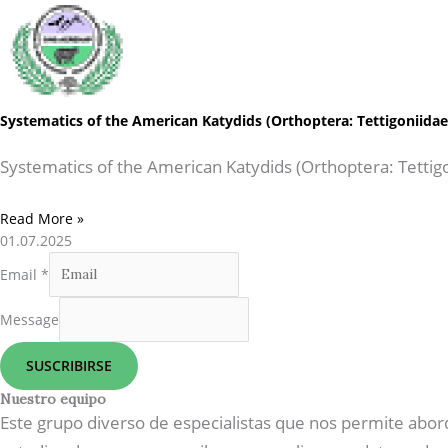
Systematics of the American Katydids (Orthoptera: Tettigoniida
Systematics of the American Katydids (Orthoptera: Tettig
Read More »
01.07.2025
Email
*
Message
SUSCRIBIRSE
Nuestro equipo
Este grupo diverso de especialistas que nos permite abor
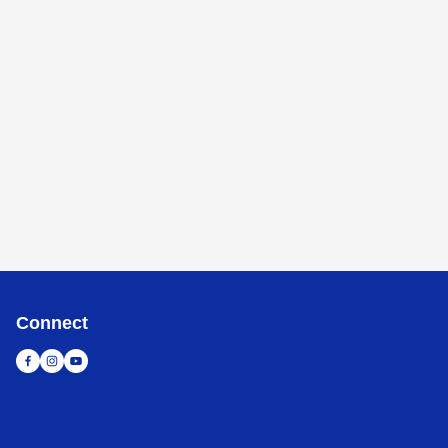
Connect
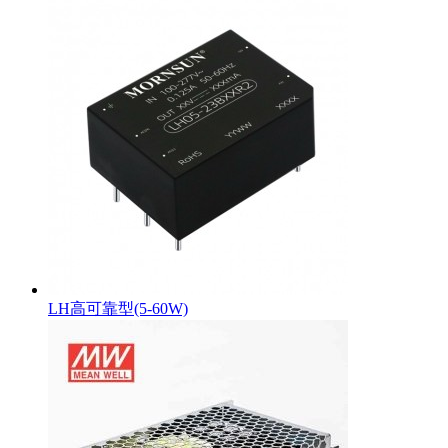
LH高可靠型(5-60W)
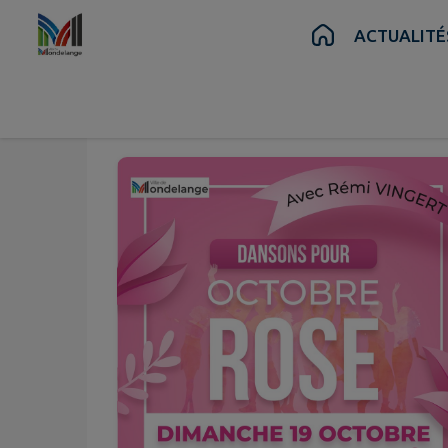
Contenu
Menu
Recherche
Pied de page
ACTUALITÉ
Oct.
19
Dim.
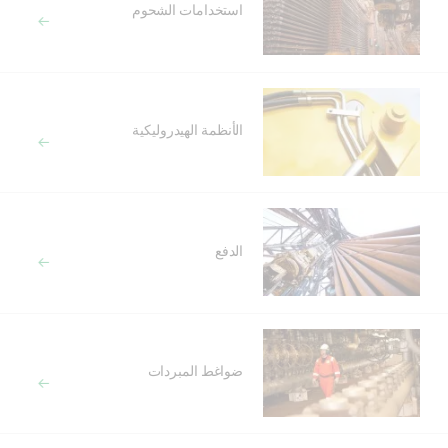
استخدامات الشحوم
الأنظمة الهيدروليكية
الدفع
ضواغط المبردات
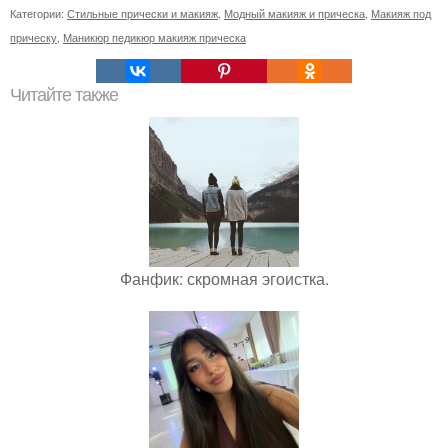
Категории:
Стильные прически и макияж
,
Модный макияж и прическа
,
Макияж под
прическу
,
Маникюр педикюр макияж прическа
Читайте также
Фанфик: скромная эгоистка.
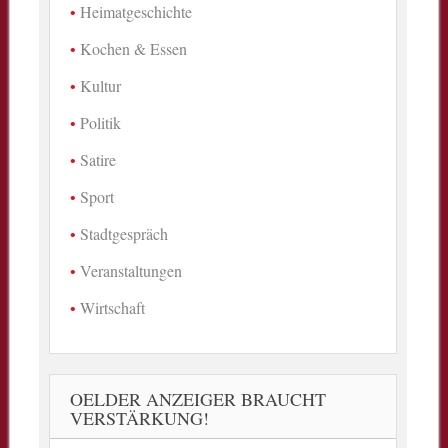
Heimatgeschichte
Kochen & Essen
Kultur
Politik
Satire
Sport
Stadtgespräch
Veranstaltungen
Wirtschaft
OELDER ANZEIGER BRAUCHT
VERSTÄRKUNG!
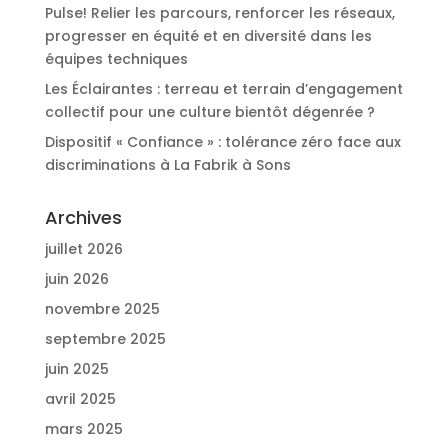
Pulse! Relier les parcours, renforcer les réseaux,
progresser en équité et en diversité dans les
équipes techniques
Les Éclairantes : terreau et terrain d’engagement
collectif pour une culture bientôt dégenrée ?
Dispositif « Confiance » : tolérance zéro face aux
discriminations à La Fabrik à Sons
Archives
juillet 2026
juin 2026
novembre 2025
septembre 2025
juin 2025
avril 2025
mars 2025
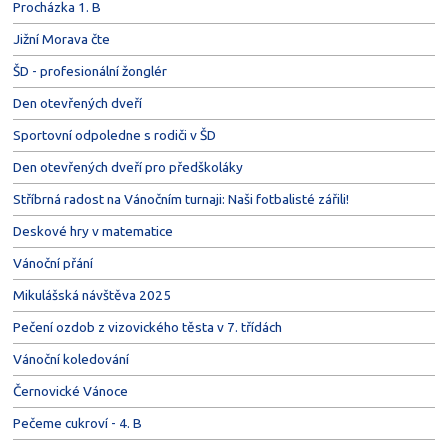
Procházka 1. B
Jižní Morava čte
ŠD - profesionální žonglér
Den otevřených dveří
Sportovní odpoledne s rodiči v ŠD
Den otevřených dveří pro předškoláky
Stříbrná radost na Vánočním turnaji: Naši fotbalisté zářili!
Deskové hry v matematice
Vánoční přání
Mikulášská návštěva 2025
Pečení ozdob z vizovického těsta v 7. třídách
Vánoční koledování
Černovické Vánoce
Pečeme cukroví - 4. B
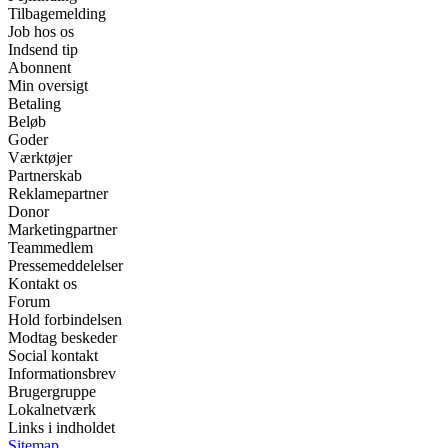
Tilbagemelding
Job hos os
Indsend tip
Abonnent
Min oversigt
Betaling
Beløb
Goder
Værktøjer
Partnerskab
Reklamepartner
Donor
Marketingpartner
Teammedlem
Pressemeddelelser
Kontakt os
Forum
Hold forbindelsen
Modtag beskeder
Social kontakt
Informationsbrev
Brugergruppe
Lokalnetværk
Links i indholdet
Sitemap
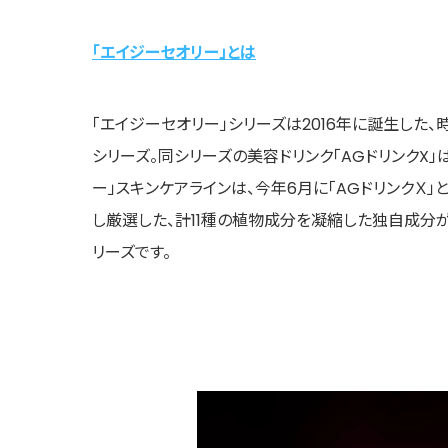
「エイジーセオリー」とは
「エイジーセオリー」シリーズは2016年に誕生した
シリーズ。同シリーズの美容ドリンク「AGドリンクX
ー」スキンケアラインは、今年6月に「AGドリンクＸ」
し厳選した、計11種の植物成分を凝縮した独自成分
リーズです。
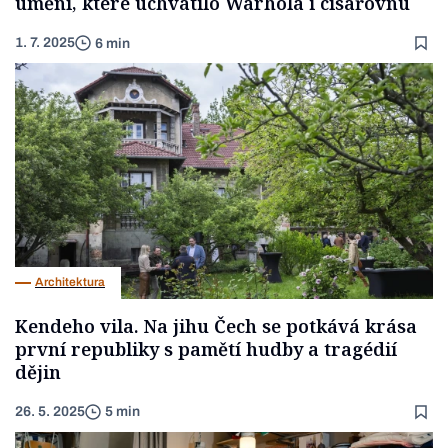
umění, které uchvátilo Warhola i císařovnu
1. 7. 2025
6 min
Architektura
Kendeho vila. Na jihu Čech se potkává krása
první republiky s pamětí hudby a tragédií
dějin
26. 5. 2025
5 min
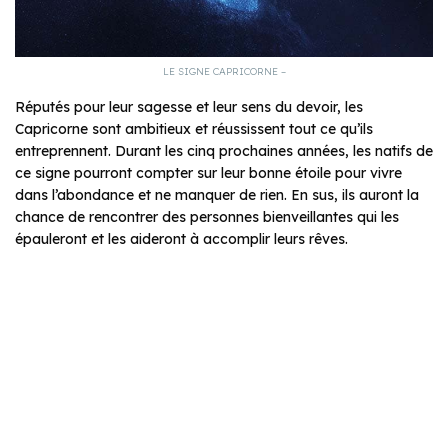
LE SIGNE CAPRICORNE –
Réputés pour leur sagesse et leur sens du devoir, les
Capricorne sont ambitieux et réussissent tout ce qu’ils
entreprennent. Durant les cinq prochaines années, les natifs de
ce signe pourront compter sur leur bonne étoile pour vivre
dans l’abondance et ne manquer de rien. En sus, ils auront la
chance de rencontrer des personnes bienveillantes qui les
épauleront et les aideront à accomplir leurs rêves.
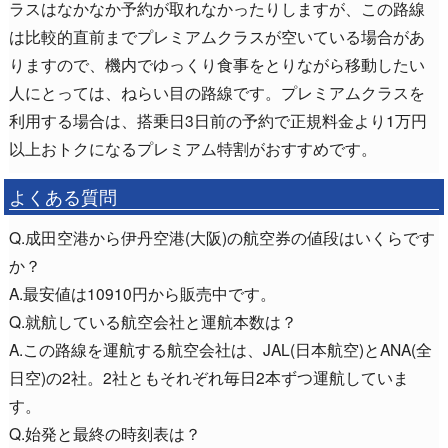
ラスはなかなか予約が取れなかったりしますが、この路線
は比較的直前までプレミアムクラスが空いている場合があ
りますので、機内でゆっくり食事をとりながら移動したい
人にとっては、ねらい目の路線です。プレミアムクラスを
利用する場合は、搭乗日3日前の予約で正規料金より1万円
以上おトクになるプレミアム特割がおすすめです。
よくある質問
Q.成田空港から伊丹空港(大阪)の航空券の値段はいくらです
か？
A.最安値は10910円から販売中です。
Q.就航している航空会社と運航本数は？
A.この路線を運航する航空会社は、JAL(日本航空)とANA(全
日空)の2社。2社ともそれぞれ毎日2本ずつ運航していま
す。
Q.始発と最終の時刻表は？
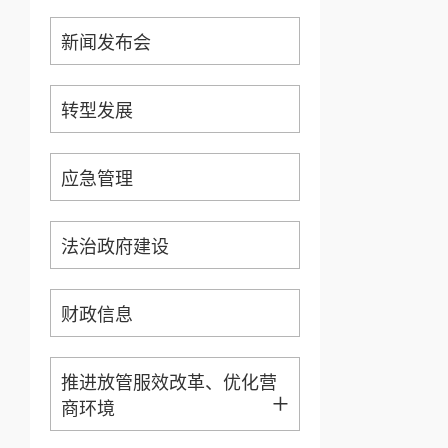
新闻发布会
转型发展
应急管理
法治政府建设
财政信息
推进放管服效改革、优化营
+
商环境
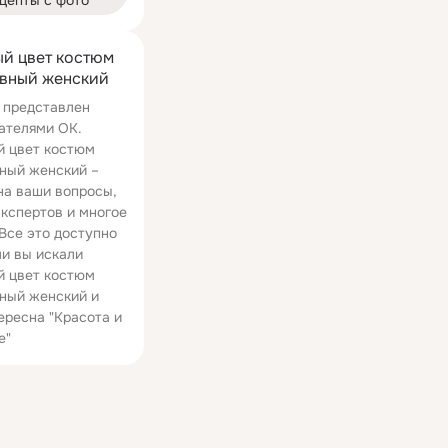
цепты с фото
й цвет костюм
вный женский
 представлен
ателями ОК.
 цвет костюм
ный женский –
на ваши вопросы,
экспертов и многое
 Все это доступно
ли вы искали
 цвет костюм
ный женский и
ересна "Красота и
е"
::::::
Print every entry exactly. Pictures are not part of the copy.

Systematics of the American Katydids (Orthoptera: Tettigoniida
Systematics of the American Katydids (Orthoptera: Tettig
Read More »
01.07.2025
Email
*
Message
SUSCRIBIRSE
Nuestro equipo
Este grupo diverso de especialistas que nos permite abor
Connect
LH高可靠型(5-60W)
Contenu
Menu
Recherche
Pied de page
ACTUALITÉ
Oct.
19
Dim.
استخدامات الشحوم
الأنظمة الهيدروليكية
الدفع
ضواغط المبردات
Категории:
Стильные прически и макияж
,
Модный макияж и прическа
,
Макияж под
прическу
,
Маникюр педикюр макияж прическа
Читайте также
Фанфик: скромная эгоистка.
Heimatgeschichte
Kochen & Essen
Kultur
Politik
Satire
Sport
Stadtgespräch
Veranstaltungen
Wirtschaft
OELDER ANZEIGER BRAUCHT
VERSTÄRKUNG!
Pulse! Relier les parcours, renforcer les réseaux,
progresser en équité et en diversité dans les
équipes techniques
Les Éclairantes : terreau et terrain d’engagement
collectif pour une culture bientôt dégenrée ?
Dispositif « Confiance » : tolérance zéro face aux
discriminations à La Fabrik à Sons
Archives
juillet 2026
juin 2026
novembre 2025
septembre 2025
juin 2025
avril 2025
mars 2025
Procházka 1. B
Jižní Morava čte
ŠD - profesionální žonglér
Den otevřených dveří
Sportovní odpoledne s rodiči v ŠD
Den otevřených dveří pro předškoláky
Stříbrná radost na Vánočním turnaji: Naši fotbalisté zářili!
Deskové hry v matematice
Vánoční přání
Mikulášská návštěva 2025
Pečení ozdob z vizovického těsta v 7. třídách
Vánoční koledování
Černovické Vánoce
Pečeme cukroví - 4. B
Tilbagemelding
Job hos os
Indsend tip
Abonnent
Min oversigt
Betaling
Beløb
Goder
Værktøjer
Partnerskab
Reklamepartner
Donor
Marketingpartner
Teammedlem
Pressemeddelelser
Kontakt os
Forum
Hold forbindelsen
Modtag beskeder
Social kontakt
Informationsbrev
Brugergruppe
Lokalnetværk
Links i indholdet
Sitemap
「エイジーセオリー」とは
「エイジーセオリー」シリーズは2016年に誕生した
シリーズ。同シリーズの美容ドリンク「AGドリンクX
ー」スキンケアラインは、今年6月に「AGドリンクＸ」
し厳選した、計11種の植物成分を凝縮した独自成分
リーズです。
umění, které uchvátilo Warhola i císařovnu
1. 7. 2025
6 min
Architektura
Kendeho vila. Na jihu Čech se potkává krása
první republiky s pamětí hudby a tragédií
dějin
26. 5. 2025
5 min
LE SIGNE CAPRICORNE –
Réputés pour leur sagesse et leur sens du devoir, les
Capricorne sont ambitieux et réussissent tout ce qu’ils
entreprennent. Durant les cinq prochaines années, les natifs de
ce signe pourront compter sur leur bonne étoile pour vivre
dans l’abondance et ne manquer de rien. En sus, ils auront la
chance de rencontrer des personnes bienveillantes qui les
épauleront et les aideront à accomplir leurs rêves.
ラスはなかなか予約が取れなかったりしますが、この路線
は比較的直前までプレミアムクラスが空いている場合があ
りますので、機内でゆっくり食事をとりながら移動したい
人にとっては、ねらい目の路線です。プレミアムクラスを
利用する場合は、搭乗日3日前の予約で正規料金より1万円
以上おトクになるプレミアム特割がおすすめです。
よくある質問
Q.成田空港から伊丹空港(大阪)の航空券の値段はいくらです
か？
A.最安値は10910円から販売中です。
Q.就航している航空会社と運航本数は？
A.この路線を運航する航空会社は、JAL(日本航空)とANA(全
日空)の2社。2社ともそれぞれ毎日2本ずつ運航していま
す。
Q.始発と最終の時刻表は？
新闻发布会
转型发展
应急管理
法治政府建设
财政信息
推进放管服效改革、优化营
+
商环境
цепты с фото
й цвет костюм
вный женский
 представлен
ателями ОК.
 цвет костюм
ный женский –
на ваши вопросы,
экспертов и многое
 Все это доступно
ли вы искали
 цвет костюм
ный женский и
ересна "Красота и
е"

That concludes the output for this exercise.